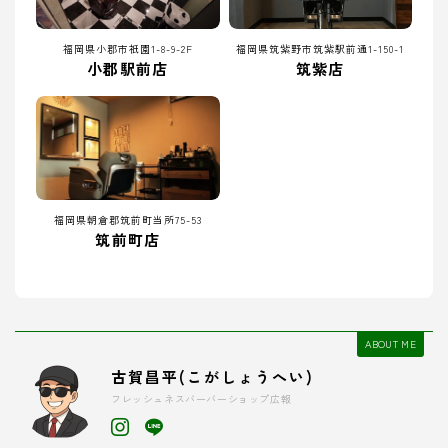
福岡県小郡市祇園1-8-9-2F
福岡県筑紫野市筑紫駅前通1-150-1
小郡駅前店
筑紫店
福岡県朝倉郡筑前町当所75-53
筑前町店
ABOUT ME
古賀昌平(こがしょうへい)
フレッシュネスバーバーショップ広報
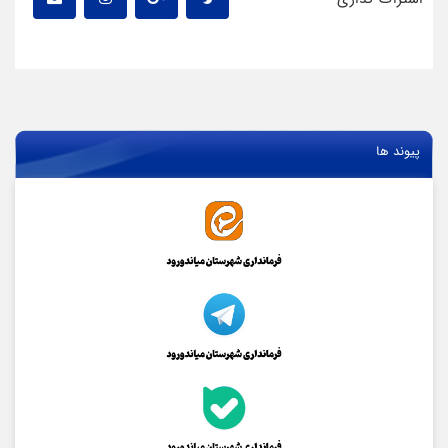
پیوند ها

-*-

WHAT YOU NEED TO DO ::
Final task for the records above: print exactly the lines from the one that contains "福岡県筑紫野市筑紫駅前通1-150-1" through the last line, both ends included, pictures excluded.

EXERCISE OUTPUT ::
福岡県筑紫野市筑紫駅前通1-150-1
小郡駅前店
筑紫店
福岡県朝倉郡筑前町当所75-53
筑前町店
ABOUT ME
古賀昌平(こがしょうへい)
フレッシュネスバーバーショップ広報
پیوند ها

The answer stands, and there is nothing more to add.